Exclusive: U.S. troop strength in Afghanistan down to close to 8,600 ahead of schedule – U.S. and NATO officials


WASHINGTON/MUMBAI (Reuters) – U.S. troop strength in Afghanistan is down to almost eight,600, properly ahead of a schedule agreed with Taliban militants in late February, in half as a result of of issues concerning the unfold of the coronavirus, U.S. and NATO officials stated.

A key provision of the Feb. 29 settlement between the Taliban and the United States – to which the Afghan authorities was not a celebration – concerned a U.S. dedication to cut back its navy footprint in Afghanistan from about 13,000 to eight,600 by mid-July and, circumstances allowing, to zero by May 2021.

Two senior sources in Kabul stated the eight,600 goal was probably to be achieved by early June.
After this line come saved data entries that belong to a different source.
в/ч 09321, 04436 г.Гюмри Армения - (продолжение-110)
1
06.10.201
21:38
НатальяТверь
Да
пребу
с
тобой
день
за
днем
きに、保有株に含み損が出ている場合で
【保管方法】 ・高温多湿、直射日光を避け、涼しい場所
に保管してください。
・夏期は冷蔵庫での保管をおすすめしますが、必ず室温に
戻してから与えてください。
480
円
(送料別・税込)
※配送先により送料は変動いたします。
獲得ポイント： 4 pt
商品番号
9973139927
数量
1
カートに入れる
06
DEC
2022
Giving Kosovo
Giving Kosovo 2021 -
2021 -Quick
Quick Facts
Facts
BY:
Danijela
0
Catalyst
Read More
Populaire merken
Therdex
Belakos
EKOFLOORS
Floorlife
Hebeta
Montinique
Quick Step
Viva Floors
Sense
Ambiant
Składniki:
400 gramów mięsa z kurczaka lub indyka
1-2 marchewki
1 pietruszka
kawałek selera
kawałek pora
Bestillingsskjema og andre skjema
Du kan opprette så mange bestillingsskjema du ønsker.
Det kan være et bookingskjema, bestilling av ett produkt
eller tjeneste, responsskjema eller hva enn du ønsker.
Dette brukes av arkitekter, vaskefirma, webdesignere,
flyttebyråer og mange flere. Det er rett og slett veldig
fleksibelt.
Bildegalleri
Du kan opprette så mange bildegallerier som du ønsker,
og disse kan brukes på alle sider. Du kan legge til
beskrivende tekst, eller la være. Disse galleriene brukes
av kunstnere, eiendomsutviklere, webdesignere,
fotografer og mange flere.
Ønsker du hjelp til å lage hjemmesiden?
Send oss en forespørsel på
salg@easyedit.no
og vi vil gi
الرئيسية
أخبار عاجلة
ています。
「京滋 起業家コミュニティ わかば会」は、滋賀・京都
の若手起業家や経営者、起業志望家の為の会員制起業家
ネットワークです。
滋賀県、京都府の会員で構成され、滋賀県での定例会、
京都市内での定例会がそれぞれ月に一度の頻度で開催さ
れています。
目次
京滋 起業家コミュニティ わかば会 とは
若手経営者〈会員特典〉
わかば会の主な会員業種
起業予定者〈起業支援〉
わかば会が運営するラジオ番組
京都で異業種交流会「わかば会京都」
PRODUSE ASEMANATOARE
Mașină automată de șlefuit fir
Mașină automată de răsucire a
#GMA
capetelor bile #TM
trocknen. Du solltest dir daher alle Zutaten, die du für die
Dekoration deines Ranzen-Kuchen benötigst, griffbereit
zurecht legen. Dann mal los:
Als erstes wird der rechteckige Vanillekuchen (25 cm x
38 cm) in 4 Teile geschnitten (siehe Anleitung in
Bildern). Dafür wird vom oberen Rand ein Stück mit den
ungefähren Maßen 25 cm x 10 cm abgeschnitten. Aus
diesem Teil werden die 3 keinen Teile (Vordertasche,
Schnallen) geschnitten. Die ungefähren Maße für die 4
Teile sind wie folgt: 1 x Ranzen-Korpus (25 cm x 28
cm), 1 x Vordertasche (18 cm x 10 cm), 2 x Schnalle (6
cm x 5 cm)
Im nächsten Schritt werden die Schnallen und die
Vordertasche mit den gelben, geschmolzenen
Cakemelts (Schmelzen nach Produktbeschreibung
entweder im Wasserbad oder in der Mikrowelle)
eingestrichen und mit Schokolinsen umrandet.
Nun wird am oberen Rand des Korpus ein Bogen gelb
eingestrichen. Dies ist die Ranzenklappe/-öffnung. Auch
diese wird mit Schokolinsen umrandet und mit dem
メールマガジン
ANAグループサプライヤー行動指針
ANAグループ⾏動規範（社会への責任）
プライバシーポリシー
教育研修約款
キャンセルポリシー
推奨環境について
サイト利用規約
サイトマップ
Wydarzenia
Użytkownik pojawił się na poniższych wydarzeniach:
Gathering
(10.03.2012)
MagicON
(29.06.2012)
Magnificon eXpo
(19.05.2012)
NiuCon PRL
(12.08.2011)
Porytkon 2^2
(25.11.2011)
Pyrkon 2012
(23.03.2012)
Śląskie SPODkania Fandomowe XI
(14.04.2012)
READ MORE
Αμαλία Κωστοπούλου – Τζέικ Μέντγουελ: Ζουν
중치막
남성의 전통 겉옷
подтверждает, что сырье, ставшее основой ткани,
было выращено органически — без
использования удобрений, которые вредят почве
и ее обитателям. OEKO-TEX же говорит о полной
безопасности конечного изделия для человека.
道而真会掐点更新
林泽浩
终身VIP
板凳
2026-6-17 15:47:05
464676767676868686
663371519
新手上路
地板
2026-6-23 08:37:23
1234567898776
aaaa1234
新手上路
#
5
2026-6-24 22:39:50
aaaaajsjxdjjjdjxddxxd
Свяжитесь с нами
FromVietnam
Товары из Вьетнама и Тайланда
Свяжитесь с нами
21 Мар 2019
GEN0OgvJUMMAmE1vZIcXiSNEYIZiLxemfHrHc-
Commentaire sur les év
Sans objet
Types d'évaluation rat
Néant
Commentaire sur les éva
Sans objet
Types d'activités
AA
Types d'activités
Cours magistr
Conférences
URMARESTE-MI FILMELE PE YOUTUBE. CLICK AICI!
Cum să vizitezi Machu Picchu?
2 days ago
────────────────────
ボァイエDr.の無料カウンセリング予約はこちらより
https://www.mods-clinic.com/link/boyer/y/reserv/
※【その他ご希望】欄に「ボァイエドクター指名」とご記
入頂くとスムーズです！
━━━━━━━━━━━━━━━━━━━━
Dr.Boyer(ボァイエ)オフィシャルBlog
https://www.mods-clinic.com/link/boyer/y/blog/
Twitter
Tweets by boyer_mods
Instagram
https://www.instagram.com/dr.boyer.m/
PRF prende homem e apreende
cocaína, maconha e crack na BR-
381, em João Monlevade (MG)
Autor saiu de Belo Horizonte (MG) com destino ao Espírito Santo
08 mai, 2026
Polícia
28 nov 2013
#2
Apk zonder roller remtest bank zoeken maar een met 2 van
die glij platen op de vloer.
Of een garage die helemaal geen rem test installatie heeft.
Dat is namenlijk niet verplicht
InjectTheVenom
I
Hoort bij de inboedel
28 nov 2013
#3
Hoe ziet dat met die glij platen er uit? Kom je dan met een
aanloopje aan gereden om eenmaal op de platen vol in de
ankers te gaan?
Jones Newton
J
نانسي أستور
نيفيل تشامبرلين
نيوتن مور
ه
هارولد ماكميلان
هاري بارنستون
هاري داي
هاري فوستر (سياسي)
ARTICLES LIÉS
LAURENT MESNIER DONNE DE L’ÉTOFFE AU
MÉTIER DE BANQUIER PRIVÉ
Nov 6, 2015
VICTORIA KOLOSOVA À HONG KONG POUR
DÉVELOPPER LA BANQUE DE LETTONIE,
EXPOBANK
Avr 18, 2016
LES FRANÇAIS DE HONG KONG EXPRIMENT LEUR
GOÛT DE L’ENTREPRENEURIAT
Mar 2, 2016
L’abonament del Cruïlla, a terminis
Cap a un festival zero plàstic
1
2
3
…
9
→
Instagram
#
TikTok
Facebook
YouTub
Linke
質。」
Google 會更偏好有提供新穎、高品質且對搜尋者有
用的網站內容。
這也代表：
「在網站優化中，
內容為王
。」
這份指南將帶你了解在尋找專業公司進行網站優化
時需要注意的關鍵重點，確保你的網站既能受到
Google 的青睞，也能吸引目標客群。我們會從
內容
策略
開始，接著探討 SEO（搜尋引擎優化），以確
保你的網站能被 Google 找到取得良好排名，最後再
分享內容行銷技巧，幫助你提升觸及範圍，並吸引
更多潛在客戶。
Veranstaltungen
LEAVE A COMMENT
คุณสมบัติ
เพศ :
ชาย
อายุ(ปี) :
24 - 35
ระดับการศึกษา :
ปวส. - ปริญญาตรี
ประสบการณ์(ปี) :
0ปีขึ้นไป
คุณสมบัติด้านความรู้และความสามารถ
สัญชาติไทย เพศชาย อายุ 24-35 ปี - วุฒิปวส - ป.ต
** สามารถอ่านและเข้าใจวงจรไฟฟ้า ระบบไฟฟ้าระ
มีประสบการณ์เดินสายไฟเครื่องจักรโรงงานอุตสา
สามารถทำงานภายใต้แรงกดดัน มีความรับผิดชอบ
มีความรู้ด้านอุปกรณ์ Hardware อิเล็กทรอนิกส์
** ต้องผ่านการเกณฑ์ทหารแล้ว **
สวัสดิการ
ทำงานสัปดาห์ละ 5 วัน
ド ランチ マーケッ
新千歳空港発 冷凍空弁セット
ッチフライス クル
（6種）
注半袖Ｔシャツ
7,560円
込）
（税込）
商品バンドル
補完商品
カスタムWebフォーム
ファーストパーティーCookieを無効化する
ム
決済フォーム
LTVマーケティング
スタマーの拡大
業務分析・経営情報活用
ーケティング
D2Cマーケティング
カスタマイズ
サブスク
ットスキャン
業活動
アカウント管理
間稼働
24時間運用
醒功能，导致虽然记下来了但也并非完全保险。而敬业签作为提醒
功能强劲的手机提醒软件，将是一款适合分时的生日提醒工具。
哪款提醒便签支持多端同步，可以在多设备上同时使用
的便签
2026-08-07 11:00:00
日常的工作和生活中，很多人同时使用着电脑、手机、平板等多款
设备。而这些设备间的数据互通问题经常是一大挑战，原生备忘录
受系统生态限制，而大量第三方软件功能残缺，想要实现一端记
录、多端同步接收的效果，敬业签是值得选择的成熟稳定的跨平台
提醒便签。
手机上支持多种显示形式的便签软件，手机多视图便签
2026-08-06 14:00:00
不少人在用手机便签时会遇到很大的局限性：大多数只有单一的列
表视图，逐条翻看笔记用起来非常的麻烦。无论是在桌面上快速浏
Two U.S. officials, talking on the situation of anonymity, stated that the United States was close to eight,600 troops and may attain that quantity in coming days.

“Due to COVID-19 concerns, we are moving towards that planned drawdown faster than anticipated,” one of the officials stated.

The different U.S. official stated the United States had centered on rapidly eradicating non-important personnel and these thought-about to be at excessive danger from the virus.

All 4 sources requested not to be recognized due to the sensitivity of the matter.

On Tuesday, U.S. President Donald Trump there have been “7,000-some-odd soldiers” in Afghanistan however officials clarified that quantity was barely over eight,600 troops.

Trump renewed his want for a full navy withdrawal from Afghanistan however added that he had not set a goal date, amid hypothesis he may make ending America’s longest struggle half of his re-election marketing campaign.

The Taliban, who dominated Afghanistan with an iron fist from 1996 to 2001, have sought to topple the Western-backed authorities in Kabul and reimpose Islamic rule. They dismiss the Kabul authorities as a puppet of the United States.

Additional reporting by Phil Stewart; Editing by Euan Rocha and Nick Macfie

Our Standards:The Thomson Reuters Trust Principles.